Le crédit immobilier facilite l’accès à la propriété

Le crédit immobilier facilite l’accès à la propriété

L’immobilier est le principal motif d’endettement des ménages. L’enquête annuelle  de la banque centrale relative à l’année 2007 dont l’objet est d’étudier le secteur de l’immobilier, met ce constat en tête de ses commentaires. Par ailleurs, ce sont les zones de Casablanca et de Rabat qui polarisent la plus grande masse de crédits immobiliers souscrits, qu’ils soient destinés à la construction, l’acquisition ou l’aménagement de logements. Cependant, quoi que ces deux zones polarisent près de 64% de l’encours global, ce pourcentage demeure en deçà de celui relevé en 2006 (70%). «La raison première de cette différence c’est qu’il n’y a plus de réserve foncière, notamment à Rabat. Pour ce qui est de Casablanca, la réserve foncière se fait rare pour les sites dédiés aux programmes de l’Habitat bon marché (HBM)», avait indiqué Nour-Eddine Charkani Hassani, président de directoire de Wafa Immobilier, filiale d’Attijariwafa bank spécialisée dans l’immobilier.
Pour ce qui est des conditions d’octroi des crédits immobiliers, ladite enquête met en avant que la politique menée en la matière a été maintenue par les organismes de crédit. Notons que les crédits à taux variables ont constitué la majorité par rapport aux taux fixes.

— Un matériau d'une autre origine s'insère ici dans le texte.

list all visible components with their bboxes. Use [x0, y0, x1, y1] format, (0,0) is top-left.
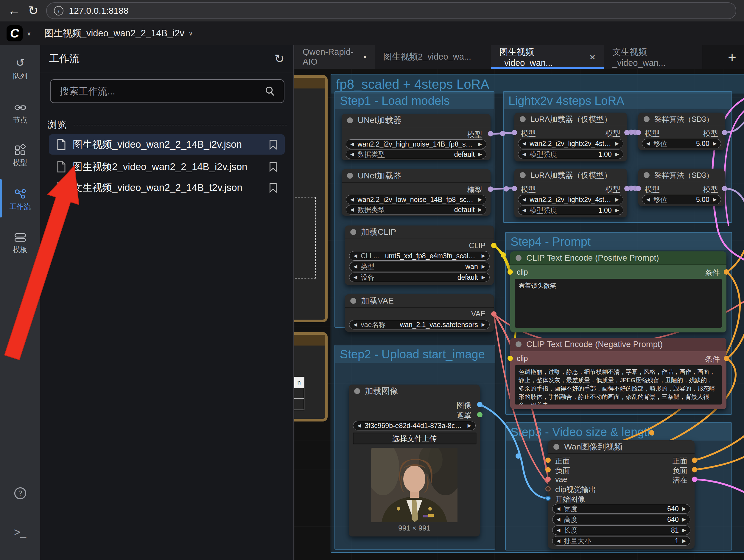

En ce sens que 49% du volume total des nouveaux crédits sont à taux variable, contre 43% en 2006. Cela traduit le fait que les ménages préfèrent faire confiance à la fluctuation du marché, espérant gagner sur le volet des taux ce qui a peut-être été absorbé par la cherté des prix d’acquisition. «Il s’agit d’un bon ratio. Il faut savoir qu’en Europe, et avant la crise des subprimes, 90% des crédits immobiliers étaient à taux variable. Pour ce qui est du taux fixe, il est principalement tiré vers le haut par les conventions signés par les banques avec les diverses administrations publiques et entreprises, mais aussi par les types de prêts consentis dans le cadre des programmes subventionnés par l’Etat», avait ajouté Charkani Hassani.
Par ailleurs, et globalement, les taux d’intérêt ont continué à creuser vers la baisse, faisant état d’une détente notable durant l’année 2007. Effectivement, 44% des crédits ont été accordés à des taux d’intérêt inférieurs à 6% contre 15% à fin 2006 seulement. 21% des crédits ont un taux d’intérêt supérieur à 8% contre 29% en 2006.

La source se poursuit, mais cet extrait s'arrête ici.